Questions for Tapsalteerie
https://www.facebook.com/tapsalteeriepoetry

You’re new. But not that new. It will be 2015 soon and you began in 2013. So who is ‘Tapsalteerie’ – the people behind the imprint name? And who does what?

Well the person behind it is me, Duncan Lockerbie. I act as a sort-of one-man publishing band really. I have had a lot of help and support from my wife Hayley though, who is invaluable when it comes to things like book fairs, or when some neat handwriting is called for. I also have the input of my silent partner, Jess the publishing cat, so I'm not entirely on my own.

You began with a crowdfunding project. Could you explain how that came about? Could you even explain ‘crowd funding’ – because it’s still a new term for some?

Crowd funding, despite being a contemporary term, is actually based on a pretty old fashioned idea.

Basically you post details about your project online and invite people to give you money. You set a "funding target" and a closing date. If you don't reach your funding target by the closing date then all the money that people have promised is returned to them - you only get funded if you reach your funding target.
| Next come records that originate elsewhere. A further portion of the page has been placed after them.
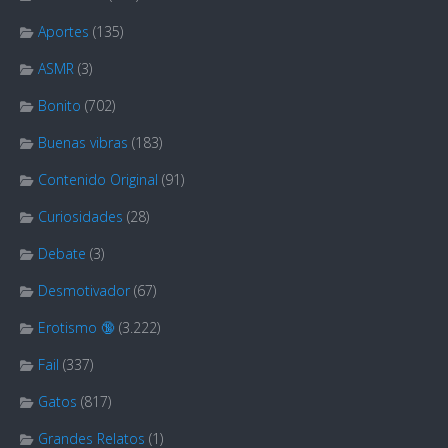
Aportes
(135)
ASMR
(3)
Bonito
(702)
Buenas vibras
(183)
Contenido Original
(91)
Curiosidades
(28)
Debate
(3)
Desmotivador
(67)
Erotismo 🔞
(3.222)
Fail
(337)
Gatos
(817)
Grandes Relatos
(1)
It’s all or nothing!

There's numerous websites you can use for it, Kickstarterbeing the famous one, but I chose to use Bloom VC, largely because they were based in Edinburgh and they'd had a track record of success with literary projects.

I made a wee video to put up alongside the blurb I'd written, then came up with a series of ‘rewards’ to tempt people into giving me money. The general plan is for the rewards to get better the more you donate. So for £10 you’d get a pre-publication copy of Tapsalteerie’s launch pamphlet and a permanent mention on the website, whereas fifty pounds would get you that plus a two-year subscription to Tapsalteerie.Crowdfunding

The reason I say it’s an old-fashioned idea is that it reminds me of the subscription model, where you go around getting people to give you money for a book before it’s published. Someone told me once that Dickens did this, although I'm not sure if that’s actually true or not.

I decided to go down the crowd funding route because I genuinely didn’t know how else to raise start-up money.  My first pamphlet was written in Doric, so I thought I’d be able to generate enough interest locally to meet my funding target. It turns out I was right, and I even got an article about it in the Evening Express – not a publication that’s exactly well-known for its interest in poetry.